Do not partition just because a table is large. Partitioning adds overhead for queries that scan all partitions (no partition key filter). A well-indexed single table often outperforms a partitioned one for OLTP workloads.


Foreign Data Wrappers

FDWs allow PostgreSQL to query external data sources as if they were local tables.

postgres_fdw Setup

-- 1. Install extension
CREATE EXTENSION postgres_fdw;

-- 2. Define the remote server
CREATE SERVER remote_analytics
    FOREIGN DATA WRAPPER postgres_fdw
    OPTIONS (
        host 'analytics-db.internal',
        port '5432',
        dbname 'analytics'
    );

-- 3. Map local user to remote credentials
CREATE USER MAPPING FOR current_user
    SERVER remote_analytics
    OPTIONS (user 'readonly_user', password 'secret');

-- 4. Create individual foreign tables
CREATE FOREIGN TABLE remote_events (
    id         bigint,
    event_type text,
    created_at timestamptz,
    payload    jsonb
)
SERVER remote_analytics
OPTIONS (schema_name 'public', table_name 'events');

IMPORT FOREIGN SCHEMA

Import all (or selected) tables from a remote schema at once:

-- Import entire remote schema
IMPORT FOREIGN SCHEMA public
    FROM SERVER remote_analytics
    INTO local_remote_schema;

-- Import only specific tables
IMPORT FOREIGN SCHEMA public
    LIMIT TO (events, pageviews, sessions)
    FROM SERVER remote_analytics
    INTO local_remote_schema;

-- Exclude specific tables
IMPORT FOREIGN SCHEMA public
    EXCEPT (internal_audit_log)
    FROM SERVER remote_analytics
    INTO local_remote_schema;

Performance and Pushdown

postgres_fdw pushes WHERE clauses, ORDER BY, LIMIT, and aggregates to the remote server when possible, reducing data transfer.
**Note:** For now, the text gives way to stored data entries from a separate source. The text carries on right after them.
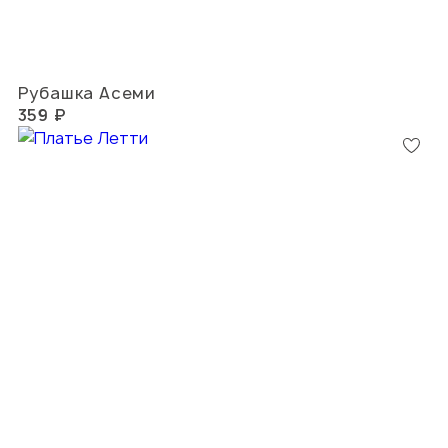
Рубашка Асеми
359 ₽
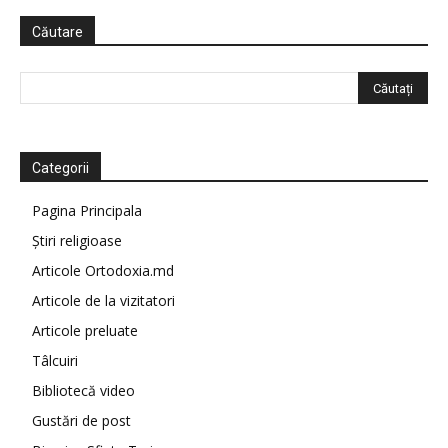
Căutare
Categorii
Pagina Principala
Știri religioase
Articole Ortodoxia.md
Articole de la vizitatori
Articole preluate
Tâlcuiri
Bibliotecă video
Gustări de post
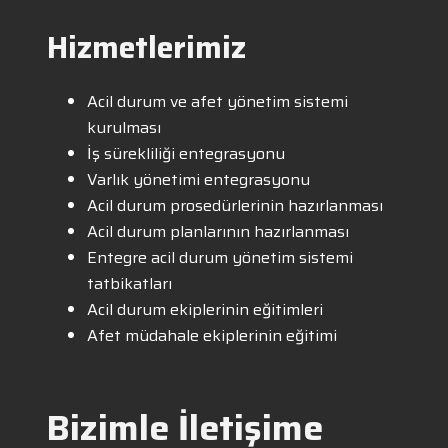
Hizmetlerimiz
Acil durum ve afet yönetim sistemi
kurulması
İş sürekliliği entegrasyonu
Varlık yönetimi entegrasyonu
Acil durum prosedürlerinin hazırlanması
Acil durum planlarının hazırlanması
Entegre acil durum yönetim sistemi
tatbikatları
Acil durum ekiplerinin eğitimleri
Afet müdahale ekiplerinin eğitimi
Bizimle İletişime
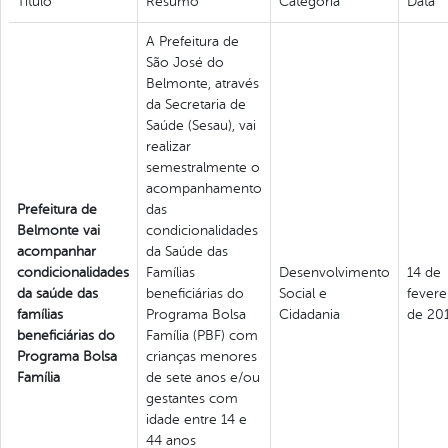
Titulo
Resumo
Categoria
Data
A Prefeitura de
São José do
Belmonte, através
da Secretaria de
Saúde (Sesau), vai
realizar
semestralmente o
acompanhamento
Prefeitura de
das
Belmonte vai
condicionalidades
acompanhar
da Saúde das
condicionalidades
Famílias
Desenvolvimento
14 de
da saúde das
beneficiárias do
Social e
fevere
famílias
Programa Bolsa
Cidadania
de 20
beneficiárias do
Família (PBF) com
Programa Bolsa
crianças menores
Família
de sete anos e/ou
gestantes com
idade entre 14 e
44 anos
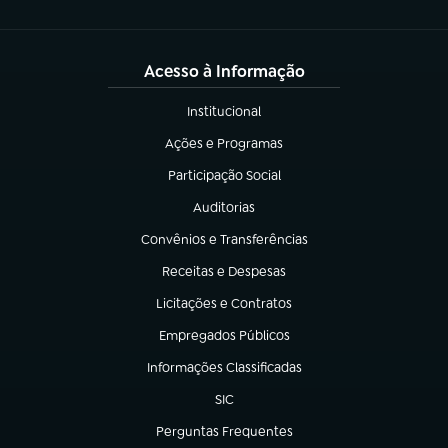
Acesso à Informação
Institucional
(abre em nova aba)
Ações e Programas
(abre em nova aba)
Participação Social
(abre em nova aba)
Auditorias
(abre em nova aba)
Convênios e Transferências
(abre em nova aba)
Receitas e Despesas
(abre em nova aba)
Licitações e Contratos
(abre em nova aba)
Empregados Públicos
(abre em nova aba)
Informações Classificadas
(abre em nova aba)
SIC
(abre em nova aba)
Perguntas Frequentes
(abre em nova aba)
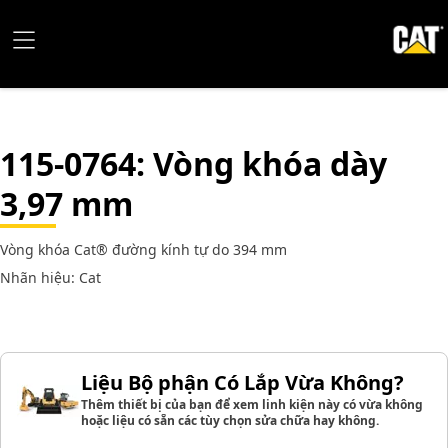
115-0764
: Vòng khóa dày
3,97 mm
Vòng khóa Cat® đường kính tự do 394 mm
Nhãn hiệu: Cat
Liệu Bộ phận Có Lắp Vừa Không?
Thêm thiết bị của bạn để xem linh kiện này có vừa không
hoặc liệu có sẵn các tùy chọn sửa chữa hay không.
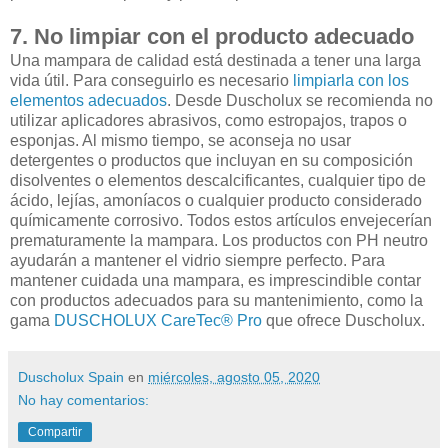
7. No limpiar con el producto adecuado
Una mampara de calidad está destinada a tener una larga
vida útil. Para conseguirlo es necesario
limpiarla con los
elementos adecuados
. Desde Duscholux se recomienda no
utilizar aplicadores abrasivos, como estropajos, trapos o
esponjas. Al mismo tiempo, se aconseja no usar
detergentes o productos que incluyan en su composición
disolventes o elementos descalcificantes, cualquier tipo de
ácido, lejías, amoníacos o cualquier producto considerado
químicamente corrosivo. Todos estos artículos envejecerían
prematuramente la mampara. Los productos con PH neutro
ayudarán a mantener el vidrio siempre perfecto. Para
mantener cuidada una mampara, es imprescindible contar
con productos adecuados para su mantenimiento, como la
gama
DUSCHOLUX CareTec® Pro
que ofrece Duscholux.
Duscholux Spain
en
miércoles, agosto 05, 2020
No hay comentarios:
Compartir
-- Check what gets pushed down with EXPLAIN VERBOSE
EXPLAIN (VERBOSE, ANALYZE)
SELECT event_type, count(*)
FROM remote_events
WHERE created_at > now() - interval '7 days'
GROUP BY event_type;
-- Look for "Remote SQL:" in the output

Join pushdown (PG14+): joins between two foreign tables on the same server are pushed down to a single remote query:

-- Both tables on same server -> single remote query
SELECT e.event_type, s.user_id
FROM remote_events e
JOIN remote_sessions s ON e.session_id = s.id
WHERE e.created_at > now() - interval '1 day';

Control pushdown behavior per server:

ALTER SERVER remote_analytics OPTIONS (
    use_remote_estimate 'true',   -- fetch remote row estimates for better plans
    fetch_size '10000'             -- rows fetched per round-trip (default 100)
);

Inspect all configured FDW objects:

SELECT srvname, srvfdw, srvoptions FROM pg_foreign_server;
SELECT * FROM pg_user_mappings;
SELECT foreign_table_schema, foreign_table_name, foreign_server_name
FROM information_schema.foreign_tables;